**Input for this task:**

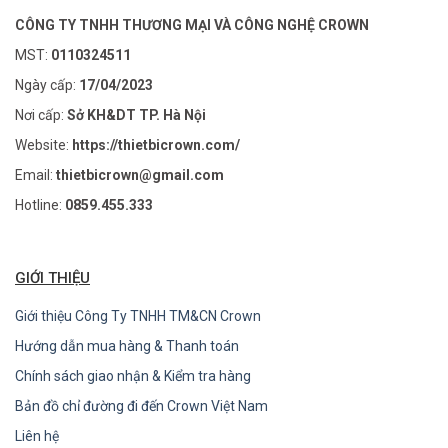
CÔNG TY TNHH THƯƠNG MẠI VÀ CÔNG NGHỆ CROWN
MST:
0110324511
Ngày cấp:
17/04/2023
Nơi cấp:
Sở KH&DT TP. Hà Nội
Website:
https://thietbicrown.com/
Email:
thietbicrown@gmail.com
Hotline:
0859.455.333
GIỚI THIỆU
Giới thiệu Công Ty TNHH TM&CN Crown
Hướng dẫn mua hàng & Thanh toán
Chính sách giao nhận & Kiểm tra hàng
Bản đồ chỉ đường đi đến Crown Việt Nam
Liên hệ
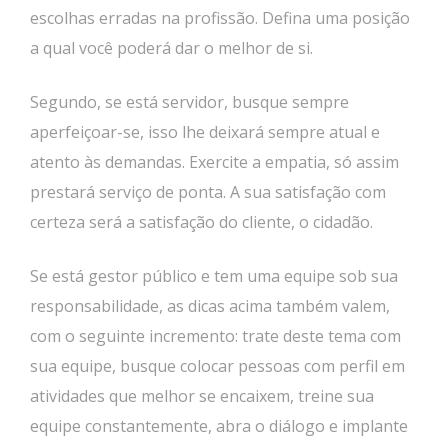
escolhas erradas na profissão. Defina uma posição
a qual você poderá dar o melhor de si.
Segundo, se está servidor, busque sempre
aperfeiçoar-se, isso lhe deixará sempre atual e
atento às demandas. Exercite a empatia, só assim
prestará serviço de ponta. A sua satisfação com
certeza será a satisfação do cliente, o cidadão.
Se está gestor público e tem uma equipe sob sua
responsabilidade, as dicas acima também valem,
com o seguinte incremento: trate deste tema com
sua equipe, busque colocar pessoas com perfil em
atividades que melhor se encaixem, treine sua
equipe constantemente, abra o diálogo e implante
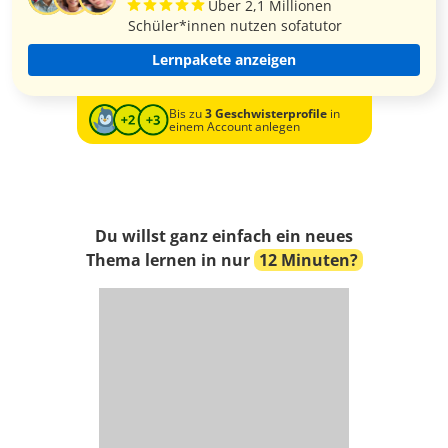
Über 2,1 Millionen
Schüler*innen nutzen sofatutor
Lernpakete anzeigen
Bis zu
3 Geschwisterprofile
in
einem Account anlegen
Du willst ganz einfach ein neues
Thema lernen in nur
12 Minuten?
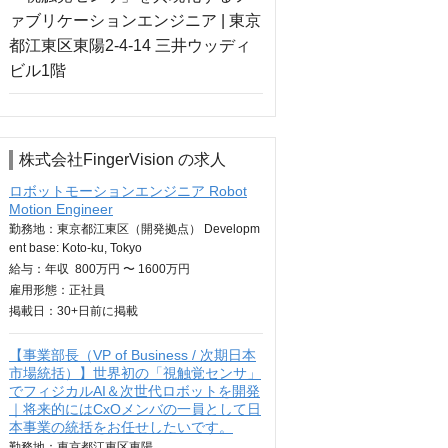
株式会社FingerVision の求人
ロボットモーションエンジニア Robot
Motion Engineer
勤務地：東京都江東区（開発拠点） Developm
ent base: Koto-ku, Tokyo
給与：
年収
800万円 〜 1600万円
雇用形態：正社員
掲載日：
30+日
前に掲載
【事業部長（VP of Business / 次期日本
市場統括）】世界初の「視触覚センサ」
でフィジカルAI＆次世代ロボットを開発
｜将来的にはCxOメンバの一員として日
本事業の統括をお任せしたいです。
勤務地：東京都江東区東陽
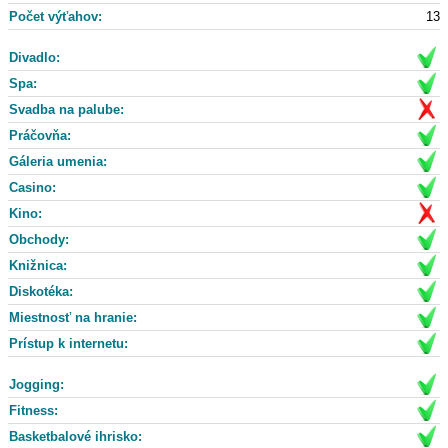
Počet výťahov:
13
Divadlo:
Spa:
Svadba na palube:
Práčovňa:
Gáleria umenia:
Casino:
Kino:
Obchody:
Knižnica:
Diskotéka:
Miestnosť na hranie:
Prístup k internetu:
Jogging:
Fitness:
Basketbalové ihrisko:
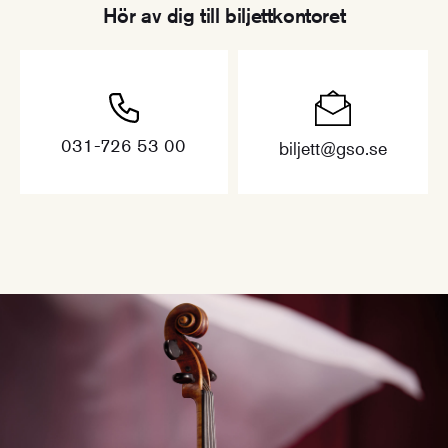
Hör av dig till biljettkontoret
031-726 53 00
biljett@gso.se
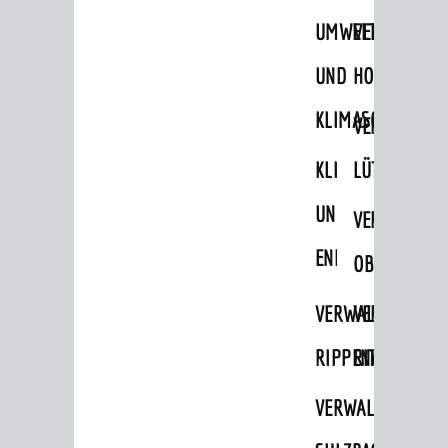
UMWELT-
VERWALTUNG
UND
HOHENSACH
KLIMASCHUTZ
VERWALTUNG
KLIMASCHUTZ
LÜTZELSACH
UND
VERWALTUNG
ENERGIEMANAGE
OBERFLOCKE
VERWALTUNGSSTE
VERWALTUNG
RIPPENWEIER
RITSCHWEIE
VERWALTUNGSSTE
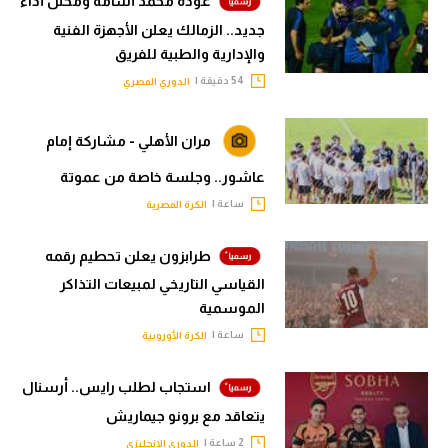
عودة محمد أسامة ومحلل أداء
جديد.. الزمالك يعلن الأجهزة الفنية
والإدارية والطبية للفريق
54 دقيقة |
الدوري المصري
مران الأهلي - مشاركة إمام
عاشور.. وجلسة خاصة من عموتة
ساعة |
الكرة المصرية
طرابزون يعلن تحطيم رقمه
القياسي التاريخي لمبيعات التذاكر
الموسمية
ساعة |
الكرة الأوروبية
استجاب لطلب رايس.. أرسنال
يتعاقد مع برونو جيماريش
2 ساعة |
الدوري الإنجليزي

---

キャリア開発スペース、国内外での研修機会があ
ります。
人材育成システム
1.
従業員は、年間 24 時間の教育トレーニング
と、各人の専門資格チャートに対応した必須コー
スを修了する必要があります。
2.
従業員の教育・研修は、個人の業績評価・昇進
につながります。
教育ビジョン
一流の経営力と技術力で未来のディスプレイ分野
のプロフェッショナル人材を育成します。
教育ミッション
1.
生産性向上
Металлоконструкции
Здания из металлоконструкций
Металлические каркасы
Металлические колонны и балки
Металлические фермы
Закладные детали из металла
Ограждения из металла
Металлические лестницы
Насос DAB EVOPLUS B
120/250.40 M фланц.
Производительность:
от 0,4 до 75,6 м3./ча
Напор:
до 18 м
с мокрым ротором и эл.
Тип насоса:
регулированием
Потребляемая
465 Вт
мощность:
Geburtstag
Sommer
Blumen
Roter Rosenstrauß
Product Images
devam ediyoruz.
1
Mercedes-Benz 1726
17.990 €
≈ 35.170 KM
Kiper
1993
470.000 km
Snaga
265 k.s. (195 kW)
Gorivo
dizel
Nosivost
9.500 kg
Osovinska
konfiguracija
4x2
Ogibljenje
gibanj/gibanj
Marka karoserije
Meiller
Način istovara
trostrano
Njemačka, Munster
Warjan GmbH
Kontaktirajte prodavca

* * *

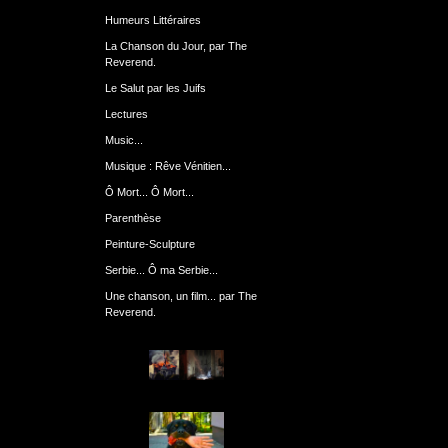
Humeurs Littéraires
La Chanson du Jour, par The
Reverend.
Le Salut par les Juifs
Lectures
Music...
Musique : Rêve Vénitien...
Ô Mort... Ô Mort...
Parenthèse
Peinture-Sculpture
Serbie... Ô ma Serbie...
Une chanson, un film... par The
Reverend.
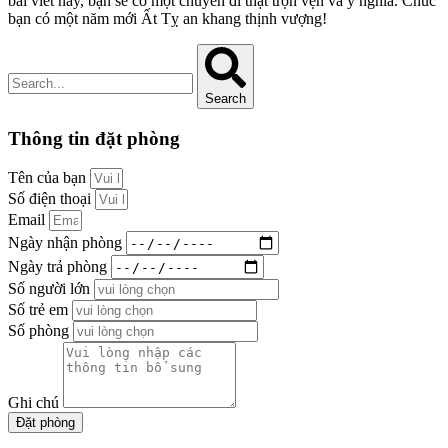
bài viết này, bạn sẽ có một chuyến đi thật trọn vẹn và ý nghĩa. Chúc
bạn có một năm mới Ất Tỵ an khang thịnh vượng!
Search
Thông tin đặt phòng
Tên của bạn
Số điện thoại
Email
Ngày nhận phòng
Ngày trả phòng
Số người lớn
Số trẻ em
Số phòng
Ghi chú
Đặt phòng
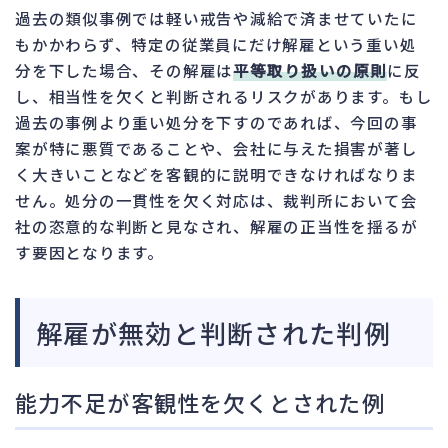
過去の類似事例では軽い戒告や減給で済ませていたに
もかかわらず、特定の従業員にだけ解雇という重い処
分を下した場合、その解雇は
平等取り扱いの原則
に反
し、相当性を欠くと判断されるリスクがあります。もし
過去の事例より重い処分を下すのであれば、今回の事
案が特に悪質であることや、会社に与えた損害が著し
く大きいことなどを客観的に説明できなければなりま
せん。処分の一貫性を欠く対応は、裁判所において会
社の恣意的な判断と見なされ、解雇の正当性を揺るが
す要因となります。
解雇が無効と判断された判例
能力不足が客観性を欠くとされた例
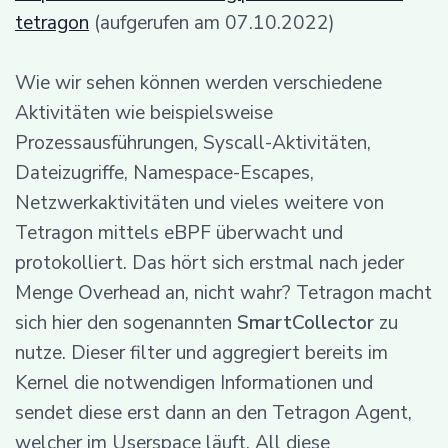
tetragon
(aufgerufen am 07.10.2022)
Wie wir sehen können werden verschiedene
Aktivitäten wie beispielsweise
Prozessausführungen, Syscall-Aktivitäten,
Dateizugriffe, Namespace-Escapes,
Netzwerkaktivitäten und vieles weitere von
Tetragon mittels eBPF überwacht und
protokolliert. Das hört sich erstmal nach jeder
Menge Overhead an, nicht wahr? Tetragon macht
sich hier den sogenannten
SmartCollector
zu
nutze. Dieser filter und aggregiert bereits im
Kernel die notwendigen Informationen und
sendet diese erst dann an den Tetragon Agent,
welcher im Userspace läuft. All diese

**Problem statement:**
Find the line with "Thông tin đặt phòng" and the line with "Menge Overhead an, nicht wahr? Tetragon macht" in the records above. Copy both and all lines between them exactly, without pictures.

**Your response:**
Thông tin đặt phòng
Tên của bạn
Số điện thoại
Email
Ngày nhận phòng
Ngày trả phòng
Số người lớn
Số trẻ em
Số phòng
Ghi chú
Đặt phòng
過去の類似事例では軽い戒告や減給で済ませていたに
もかかわらず、特定の従業員にだけ解雇という重い処
分を下した場合、その解雇は
平等取り扱いの原則
に反
し、相当性を欠くと判断されるリスクがあります。もし
過去の事例より重い処分を下すのであれば、今回の事
案が特に悪質であることや、会社に与えた損害が著し
く大きいことなどを客観的に説明できなければなりま
せん。処分の一貫性を欠く対応は、裁判所において会
社の恣意的な判断と見なされ、解雇の正当性を揺るが
す要因となります。
解雇が無効と判断された判例
能力不足が客観性を欠くとされた例
tetragon
(aufgerufen am 07.10.2022)
Wie wir sehen können werden verschiedene
Aktivitäten wie beispielsweise
Prozessausführungen, Syscall-Aktivitäten,
Dateizugriffe, Namespace-Escapes,
Netzwerkaktivitäten und vieles weitere von
Tetragon mittels eBPF überwacht und
protokolliert. Das hört sich erstmal nach jeder
Menge Overhead an, nicht wahr? Tetragon macht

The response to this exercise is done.